When Herbert heard about the Magnation Water treatment system, he was extremely doubtful that it would solve a problem that had existed for so long. “We first tried the treatment on our house well, and we tested it by planting some strawberries and peppers, which are typically very sensitive plants.” For the first time ever, the Boron had no effect on the plants, which grew healthy and strong. It was after that experiment that Herbert decided to drill a well for his farm; hoping that the water treatment would eliminate the long-standing Boron issues. “Now we’re growing a lot of peppers — one of the most sensitive plants — and we have absolutely no problem with the water since using this treatment,” said Herbert. When he shares this experience with other growers, they have a hard time believing it. “It’s like a miracle, as far as I’m concerned,” said Herbert.

Facilitating seed germination

As the use of Magnation for organic farming flourishes, the more farmers are experimenting with new and different ways that the treatment can benefit their crops. The company has numerous examples of growers who are using the Magnation method to expedite seed germination in addition to treating their water.

Wayne Gularte has first-hand experience with using Magnation to help with seed germination. He and his family have been farming in the Salinas Valley for 25 years. With a keen interest in science (he studied quantum mechanics and other science-related subjects in college), his interest was piqued when he first heard about the Magnation water treatment and he decided to test it out on his organic farm.

“At the time, I was looking for something to help me get better seed germination, and the results we got after using Magnation were really impressive,” Gularte said. “Not only was the seed germination faster, but the plants were healthier and we were able to get the crops to harvest more quickly. After using Magnation for a couple of years with such a good outcome, I was convinced enough to have units installed on all of my irrigation pumps.”

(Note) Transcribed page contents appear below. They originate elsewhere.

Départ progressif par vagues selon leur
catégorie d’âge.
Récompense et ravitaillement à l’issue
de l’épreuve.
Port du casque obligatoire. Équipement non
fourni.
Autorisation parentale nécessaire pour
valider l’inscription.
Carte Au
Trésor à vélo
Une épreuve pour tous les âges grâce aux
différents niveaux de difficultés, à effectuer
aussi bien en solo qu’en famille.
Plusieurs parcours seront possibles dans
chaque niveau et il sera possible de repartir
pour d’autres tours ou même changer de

Making the most of your water

Since Magnation is a low-cost, easily-deployed option for farmers, more and more organic growers are choosing to make the small investment that is required for them to reap the benefits of this simple, but powerful solution, according to the release.

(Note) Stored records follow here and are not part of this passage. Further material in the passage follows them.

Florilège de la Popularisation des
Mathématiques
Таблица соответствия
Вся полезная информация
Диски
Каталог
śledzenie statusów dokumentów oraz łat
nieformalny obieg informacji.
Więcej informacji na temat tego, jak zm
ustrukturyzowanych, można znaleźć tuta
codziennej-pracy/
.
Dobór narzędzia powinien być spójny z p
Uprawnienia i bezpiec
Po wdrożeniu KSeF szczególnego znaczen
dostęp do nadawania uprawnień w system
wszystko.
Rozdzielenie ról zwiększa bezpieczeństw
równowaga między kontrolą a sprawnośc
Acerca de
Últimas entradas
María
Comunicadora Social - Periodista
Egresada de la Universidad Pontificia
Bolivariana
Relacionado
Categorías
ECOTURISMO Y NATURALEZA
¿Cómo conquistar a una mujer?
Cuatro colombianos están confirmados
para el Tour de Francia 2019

As Paul Frey emphasizes, water research is still in its infancy. However, he is willing to agree that there is something to the Magnation approach: “For organic farmers… there’s certainly potential. Magnetic fields are natural. We live in magnetic fields… when you pump water, in general, it’s already moving through a magnetic field, albeit a weak one. Water cascading down mountains and rain falling is already being affected by the earth’s magnetic field. Water has moved naturally through magnetic fields for billions of years.”

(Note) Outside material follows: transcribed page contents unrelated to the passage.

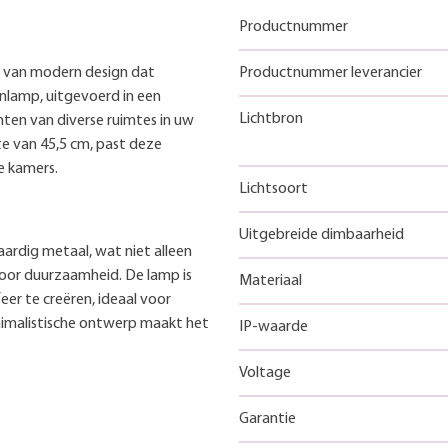
Productnummer
d van modern design dat
Productnummer leverancier
enlamp, uitgevoerd in een
Lichtbron
chten van diverse ruimtes in uw
e van 45,5 cm, past deze
e kamers.
Lichtsoort
Uitgebreide dimbaarheid
ardig metaal, wat niet alleen
voor duurzaamheid. De lamp is
Materiaal
r te creëren, ideaal voor
imalistische ontwerp maakt het
IP-waarde
Voltage
Garantie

The way Mike Thorp sees it, “Especially in these times of drought, it’s important to try something new. Desperate times call for different measures. I tell people, ‘I’d like to know how it works, but that’s really less important than the fact that it does work … and it does work.”

In the same way that organic farming takes a proactive approach as opposed to treating problems after they emerge, Magnation believes that its “pure” way of treating irrigation water to make it as naturally efficient as rain, is the key to minimizing issues with water, soil and crops. As evidenced by the organic farmers cited here, this approach is not only working on individual farms, but also supporting the growth of sustainable, organic agriculture for the future.